People cite various reasons for not getting much-needed mental health care, but insurance has been a factor for many. Of all insured adults who have not received needed mental health care, more than four in 10 (44%) say they could not afford the cost and more than a third say it was because their insurance did not cover it.

  • One in six (16%) of all policyholders say they have had trouble paying or unable to pay their medical bills in the past year, including similar shares of those with marketplaces (19%), employers (17% ) and Medicaid (16%) coverage, as do 12% of people with Medicare.
  • Rewards can also be an issue for consumers, especially those with employer and market plans. About half of those with market or employer coverage give their insurance plan low marks for the amount they pay in premiums and the amount they pay out-of-pocket to see a doctor. Far fewer those with Medicare or Medicaid rate these aspects of their coverage negatively.
  • Despite the problems people report using their insurance, a large majority (81%) give excellent or good ratings when asked to rate their insurance overall.
  • The large majority of consumers with insurance say they would support requirements for insurers that could make it easier to avoid or resolve insurance problems. These include requirements to maintain accurate and up-to-date information about who is in their network (91%) and to provide simpler, easier-to-read statements explaining coverage decisions and how to appeal if you disagree (94% ), all of which were enacted by Congress though not all of which were implemented.
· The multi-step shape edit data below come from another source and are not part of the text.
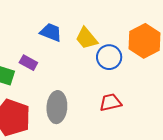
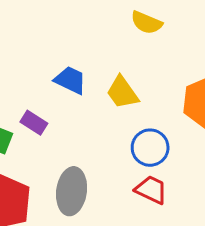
blue circle: (109, 57) -> (150, 148), moved
red trapezoid: (110, 102) -> (151, 190), turned 35

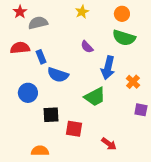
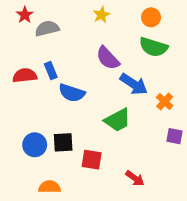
purple semicircle: (87, 47) -> (108, 58), size x1.5
red semicircle: (20, 48) -> (25, 75), moved
blue arrow: (108, 68) -> (134, 84), turned -70
blue circle: (28, 93) -> (35, 145), moved

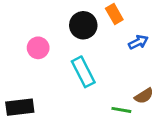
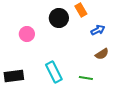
cyan rectangle: (83, 72) -> (54, 72), moved
brown semicircle: (144, 96) -> (102, 54), moved

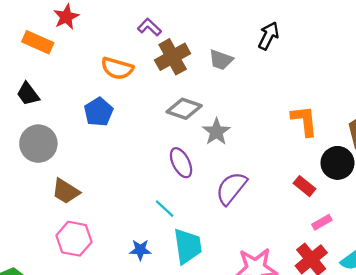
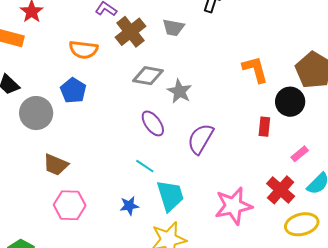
gray circle: (38, 144) -> (36, 113), moved
red rectangle: (304, 186) -> (264, 127), turned 66
pink rectangle: (322, 222) -> (300, 154), moved

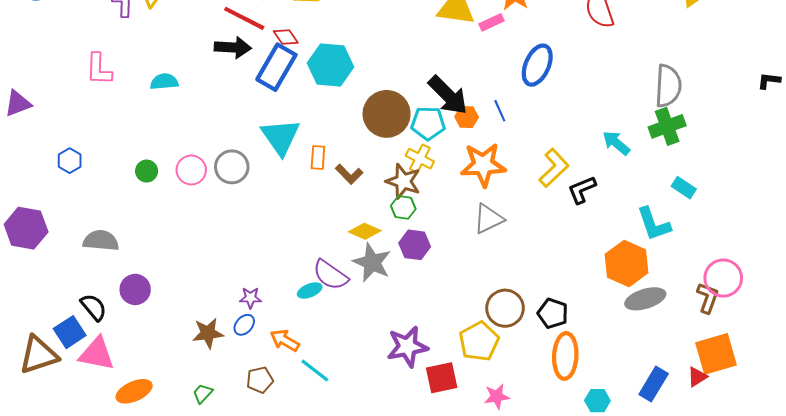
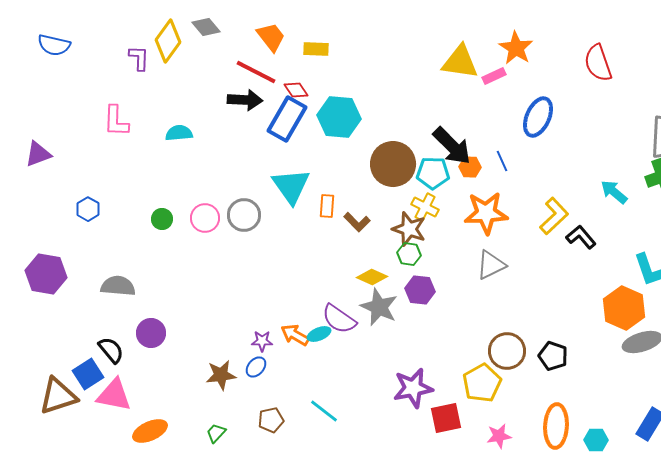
black L-shape: (582, 190) -> (581, 237), turned 72
orange arrow: (285, 340) -> (295, 335), moved
orange ellipse: (565, 356) -> (556, 426), moved

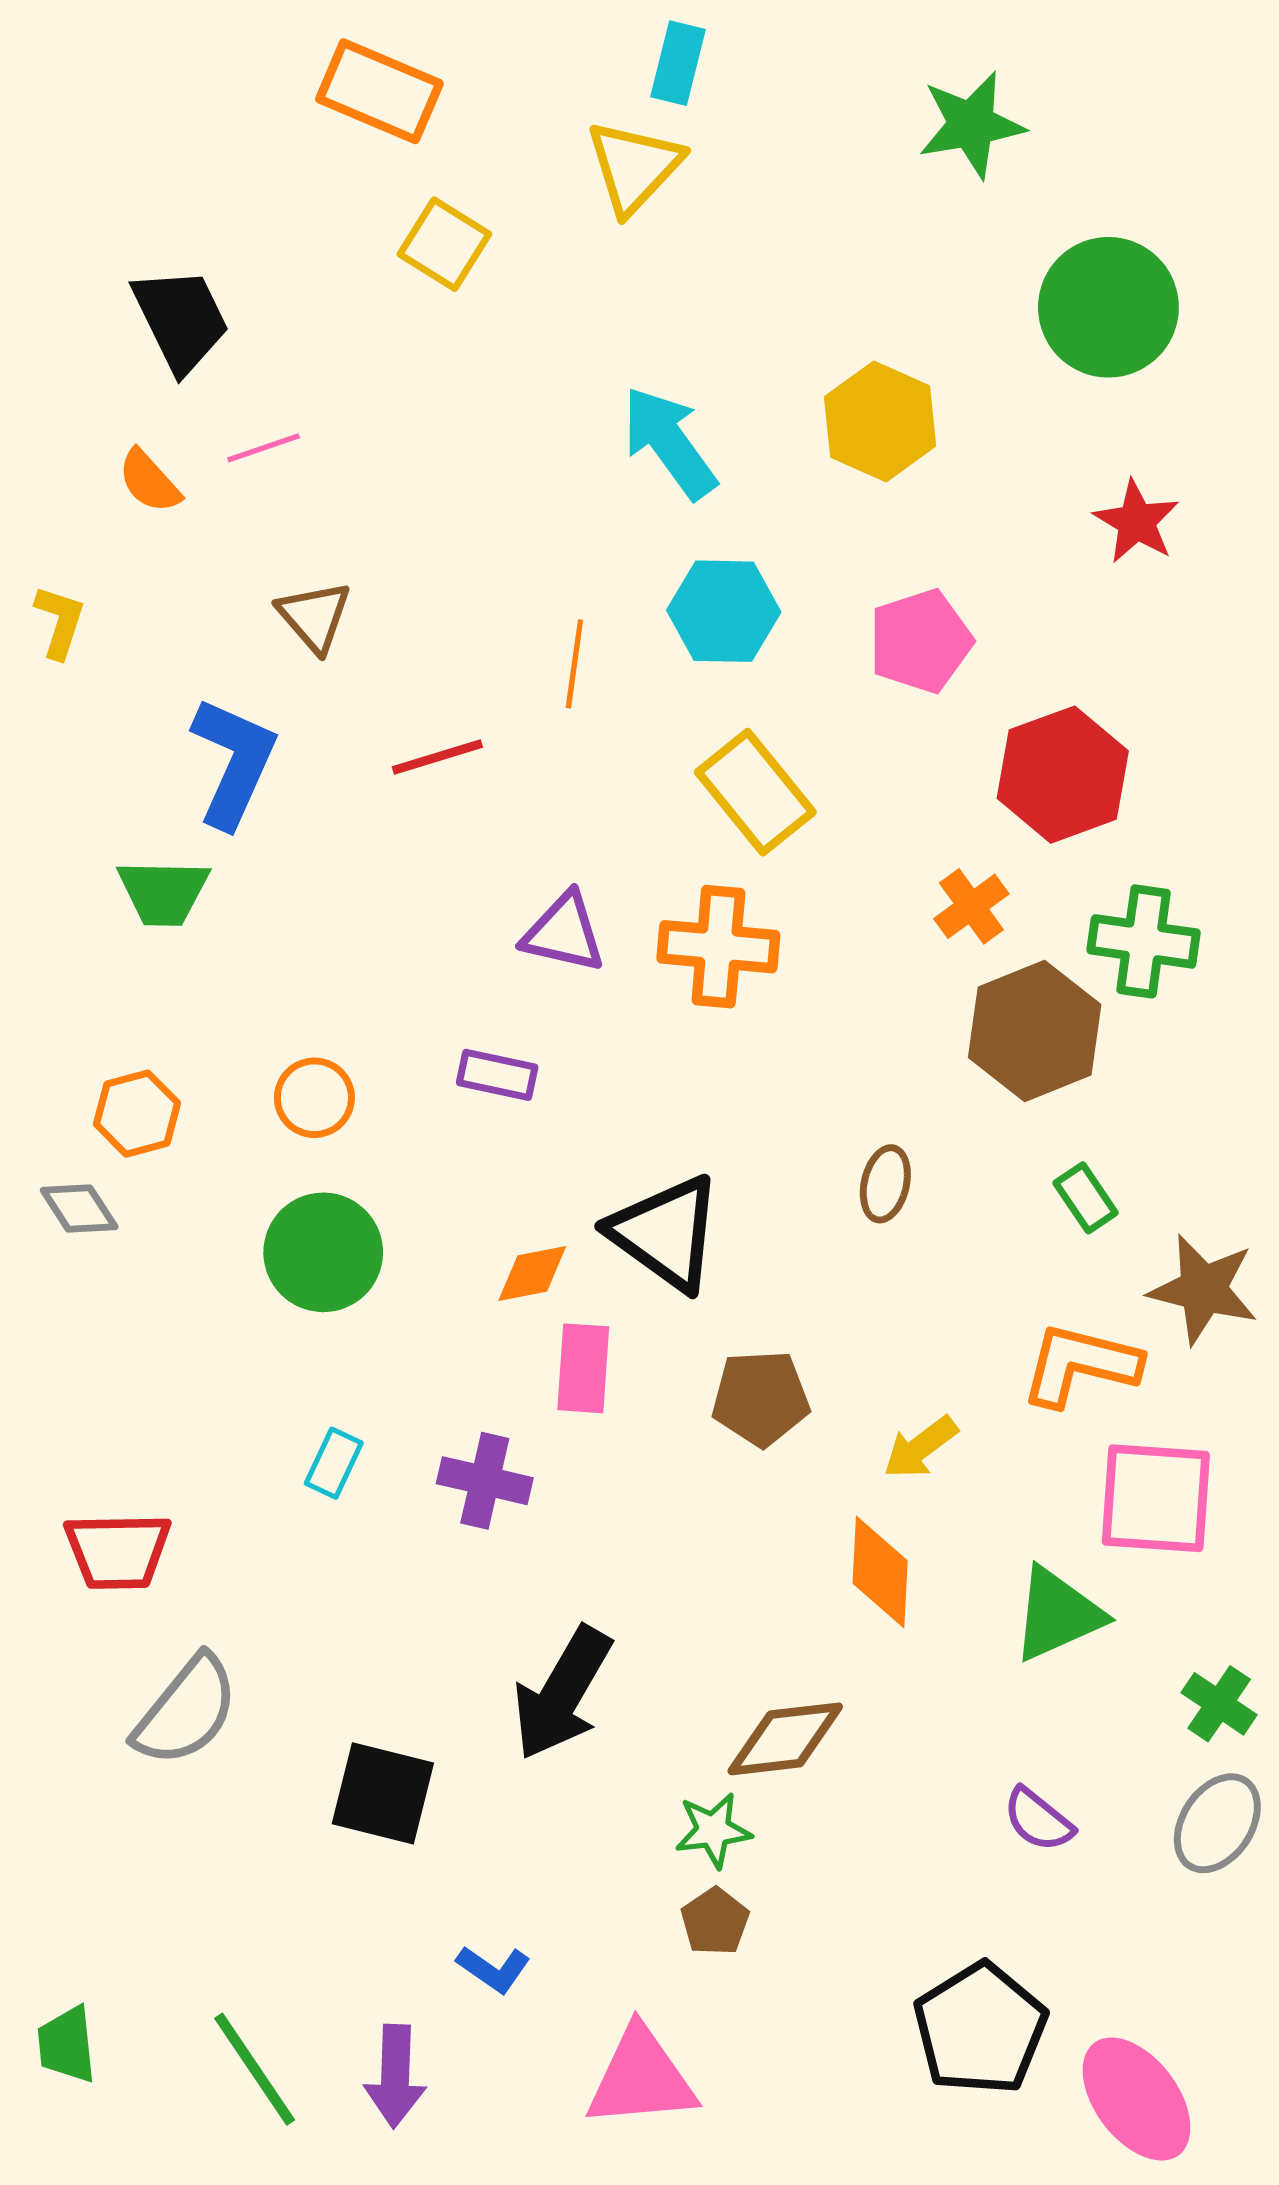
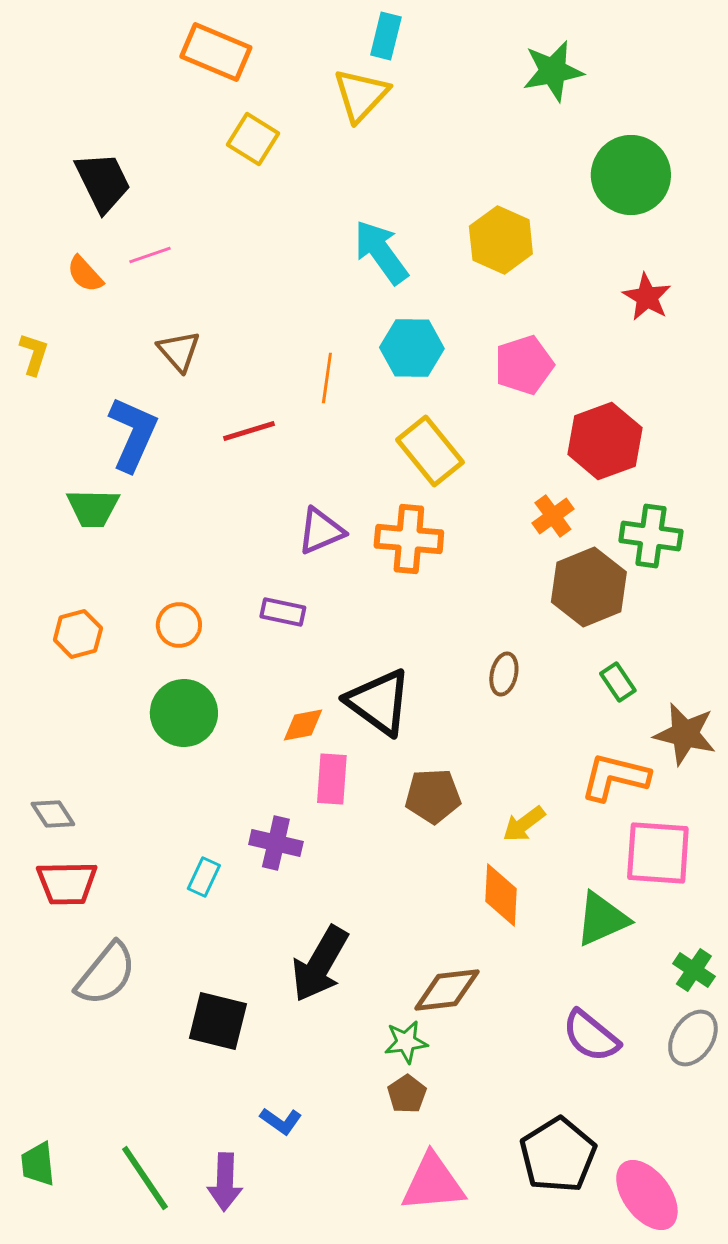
purple triangle: (564, 933) -> (321, 531), turned -36
gray diamond: (79, 1208) -> (53, 814), moved
cyan rectangle: (334, 1463) -> (204, 877), moved
purple semicircle: (1038, 1820) -> (591, 1036), size x1.4
pink triangle: (641, 2078) -> (433, 1183), moved

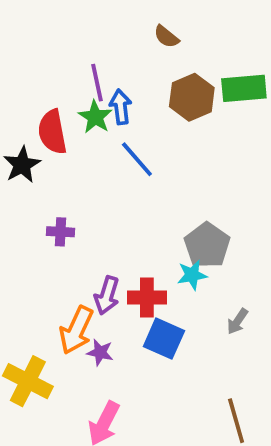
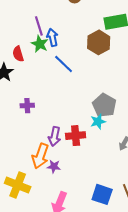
brown hexagon: (192, 97) -> (99, 42), moved
red semicircle: (52, 132) -> (18, 54), size x0.7
blue square: (164, 339) -> (102, 194), moved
Designed and analyzed by public opinion researchers at KFF, the KFF Survey of Consumer Experiences with Health Insurance was conducted February 21-March 14, 2023, online and by telephone among a representative sample of 3,605 adults in the United States with health insurance coverage, including 978 adults with employer-sponsored insurance, 815 adults with Medicaid coverage, 885 adults with Medicare, and 880 adults with market insurance. Interviews were conducted in English and Spanish. The margin of sampling error is plus or minus 2 percentage points for the entire sample. For results based on subgroups, the margin of sampling error may be higher.